Hitec Vision was active in the last big North Sea private equity boom in the 2000s. But it exited those investments in the conventional way—IPOs for Revus Energy and Noreco and a trade sale of Spring Energy to Anglo-Irish producer Tullow Oil. Neither route seems immediately available for Neo, so it may be that Hitec Vision is going down an alternative road of more patient private equity capital and rewarding investors through dividends rather than lucrative exit.

Var may be more sellable, given the NCS is much more concentrated than the UKCS and the costs of entry are greater. If someone wants to build or significantly expand an NCS business, there are not going to be many options. But the partnership with Eni is a complicating factor. And when the non-operated tranche of ExxonMobil assets came onto the block last year, analysts were not identifying a long roster of enthusiastic potential buyers.

Holding the baby

One firm seeing difference between UKCS and NCS assets is Israel’s Energean, which faces being left with previously unwanted North Sea holdings after the collapse of another agreed deal.
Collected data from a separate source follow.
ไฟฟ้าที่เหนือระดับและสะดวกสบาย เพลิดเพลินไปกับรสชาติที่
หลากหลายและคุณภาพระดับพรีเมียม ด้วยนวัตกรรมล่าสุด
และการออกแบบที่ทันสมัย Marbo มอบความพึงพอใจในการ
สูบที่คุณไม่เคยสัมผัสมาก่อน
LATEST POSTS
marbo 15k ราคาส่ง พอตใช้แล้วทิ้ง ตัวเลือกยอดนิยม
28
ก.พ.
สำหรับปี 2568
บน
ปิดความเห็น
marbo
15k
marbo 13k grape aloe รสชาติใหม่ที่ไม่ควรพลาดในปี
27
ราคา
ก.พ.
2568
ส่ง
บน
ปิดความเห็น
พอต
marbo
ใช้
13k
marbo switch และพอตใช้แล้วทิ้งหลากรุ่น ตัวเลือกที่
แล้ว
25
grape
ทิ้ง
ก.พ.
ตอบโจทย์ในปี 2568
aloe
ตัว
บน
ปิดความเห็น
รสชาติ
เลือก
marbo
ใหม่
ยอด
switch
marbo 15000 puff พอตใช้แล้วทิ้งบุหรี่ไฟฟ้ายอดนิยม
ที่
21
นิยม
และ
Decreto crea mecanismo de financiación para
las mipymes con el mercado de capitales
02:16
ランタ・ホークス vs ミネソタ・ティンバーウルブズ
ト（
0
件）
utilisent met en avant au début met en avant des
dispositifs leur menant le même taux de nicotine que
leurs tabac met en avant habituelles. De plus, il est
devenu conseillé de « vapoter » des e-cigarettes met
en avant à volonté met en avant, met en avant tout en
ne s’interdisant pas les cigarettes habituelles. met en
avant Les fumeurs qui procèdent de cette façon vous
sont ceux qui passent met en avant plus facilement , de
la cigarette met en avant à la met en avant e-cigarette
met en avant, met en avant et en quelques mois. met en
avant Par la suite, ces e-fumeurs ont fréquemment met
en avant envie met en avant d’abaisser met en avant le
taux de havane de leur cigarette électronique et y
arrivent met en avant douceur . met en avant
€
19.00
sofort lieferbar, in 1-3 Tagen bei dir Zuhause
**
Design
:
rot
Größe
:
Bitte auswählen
The company had struck an agreement to sell stakes in the basin—which came as part of a package it agreed to buy from Italy’s Edison in July 2019—to the UK’s Neptune Energy, another private equity-backed producer.

“In our view, this all represents good progress for Premier" Slater, Arden

But Neptune in May agreed to pay a $5mn termination fee and walked away from the $250mn purchase. Given the macroeconomic environment generally and concerns over producers’ balance sheets, Neptune’s move is perhaps not surprising. Terminating the Energean deal “will further enhance our near-term liquidity by c.$460m”, Neptune says.

For its part, Energean is now discussing amending its original deal with Edison, where it may agree to take on the Italian firm’s UKCS assets, which include a 25pc stake in the large Central North Sea Glengorm discovery and a 10pc share of the Isabella find, but seeks to exclude its NCS holdings from the deal.

Deals undone

There are also sales processes which had not reached consummation that will be impacted by the turbulence of the last three months. UK utilities Centrica and SSE had both pitched the ‘for sale’ sign on their upstream businesses, while private equity firms Blackstone and Blue Water Energy had circulated a prospectus to potential buyers of their Siccar Point Energy investment according to documents seen by Petroleum Economist. Unconfirmed reports also put another private equity vehicle, Zennor Petroleum owned by Kerogen Capital, in the frame for a sale.

The utility exits may fall into a similar category to BP’s Premier deal, in that willing sellers of identifiably non-core assets may be keen to proceed assuming they can find buyers prepared to pay a price lower than what was initially assumed but acceptable in terms of getting a deal done.

The private equity exits look less likely to move forward, unless one of the prospective sellers is in urgent need of capital to return to investors. Given the chances of achieving a premium price are slim, owners must be expected to sit tight on their assets if possible and wait it out for better conditions in the future.